I'm gonna be real honest about something i thought today and almost did it. I was gonna tell my husband I thought we should get a divorce, now before you panic, I love him, with all my heart, and I know he loves me with all his. My stupid thought process was this "i should stop being selfish and let the man live a normal happy life, I'm only dragging him behind with my ME moments" Of course the selfish side of me was like "girl you do not want him to go" For all the right and real reasons but also for the one I dare not to say outloud "I have never been alone" I was a child, then I had a child, then I got married. I've never been alone.
Yay for being a Debbie Downer, but whatever, it's my blog and I'll cry if I want to :)

Wednesday, August 3, 2011

My give a damns busted

it's odd that I, an avid country music HATER would use a country song title for MY title but indeed that's how I feel, my give a damns busted. Why do i say this, well I have been trying to be nice and sweet and "correct" with my blog posts, but what the hell for, no one reads them AND it's mine, I can do what i want. so why is my give a damn busted...quite frankly its because I over the past 2+ years spilled my inner soul to someone, and she was like family and she said the same of me, and my husband called us evil twins because we were besties...but alas something completely stupid happened and I've been left behind.
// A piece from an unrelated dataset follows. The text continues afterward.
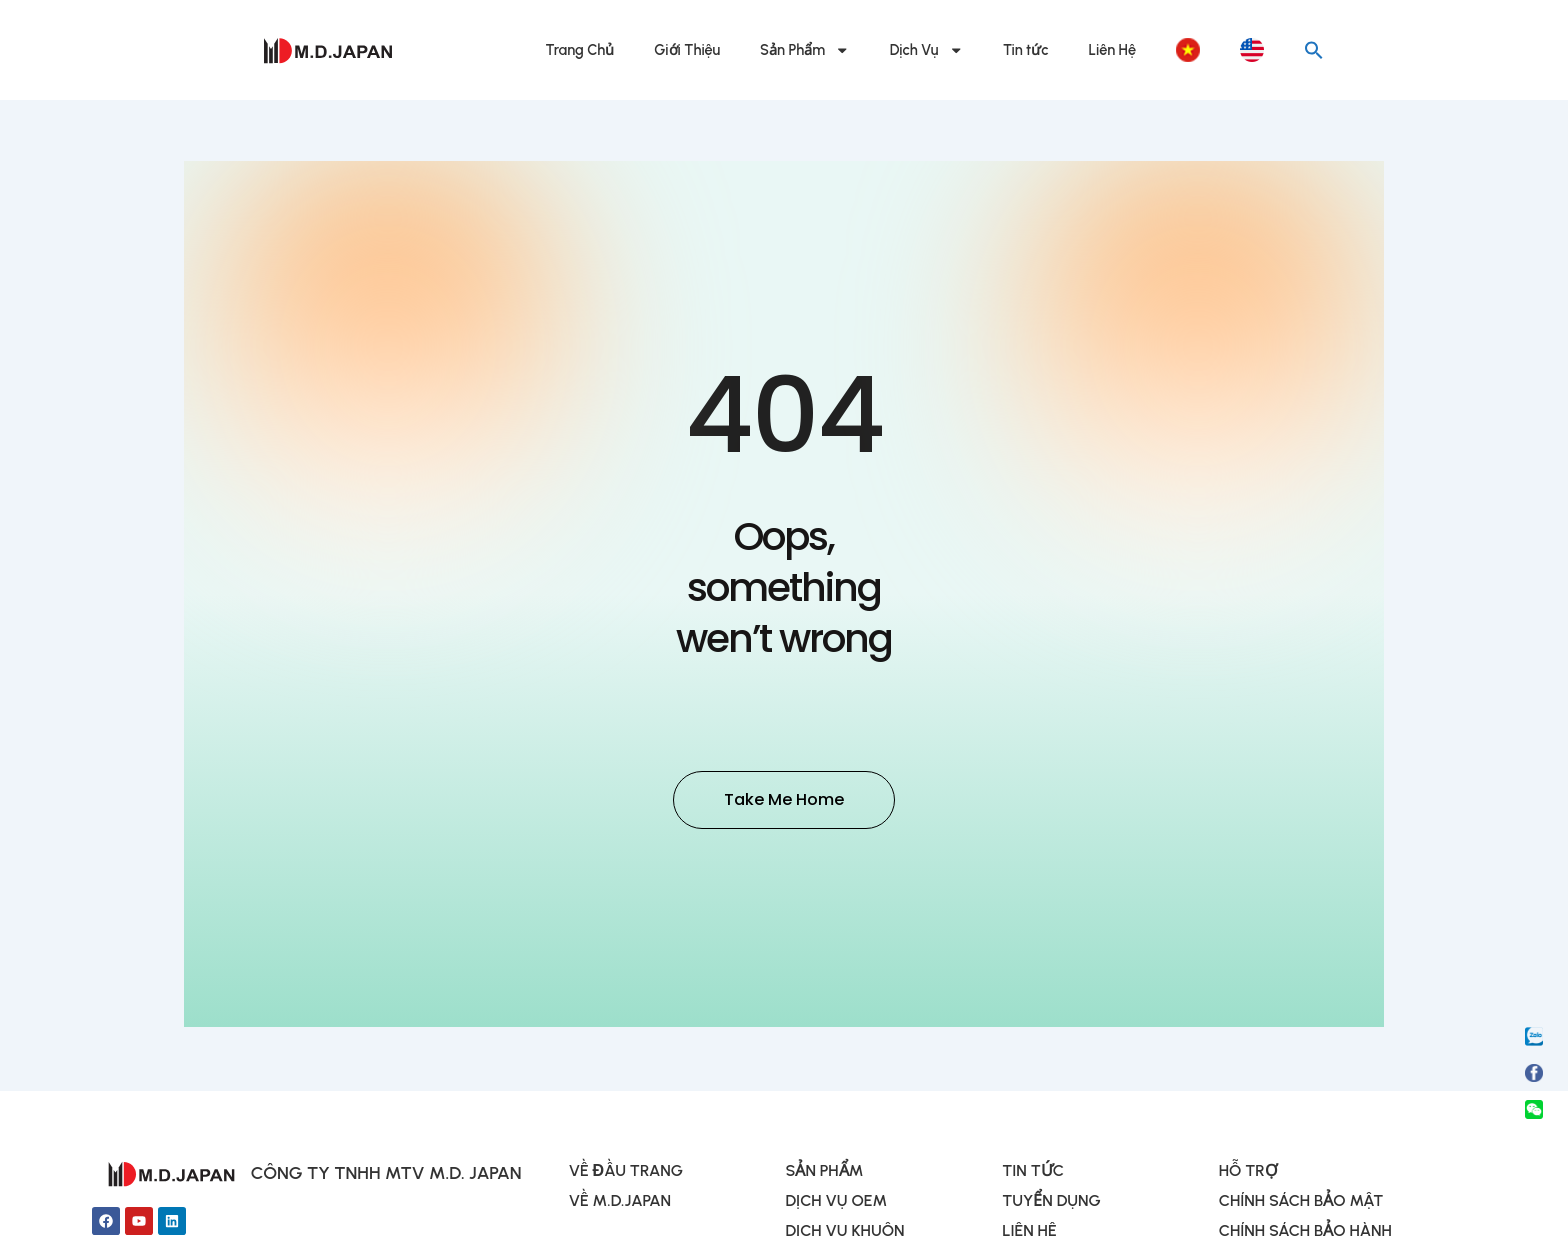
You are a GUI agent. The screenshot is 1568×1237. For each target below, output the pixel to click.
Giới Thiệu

To make matters worse knowing myself I'll either have to give up the church I was almost ready to call home for a while or maybe forever. You see I don't "act right" when it comes to feelings and people, and well hell at all... with everything.
I feel oddly lighter somehow, maybe I was just playing and I was never really her friend anyway, maybe I dreamed it all, whatever the reason, what's done is done, and now to be a good wife I have to learn to like Baseball...booyah let's go Braves!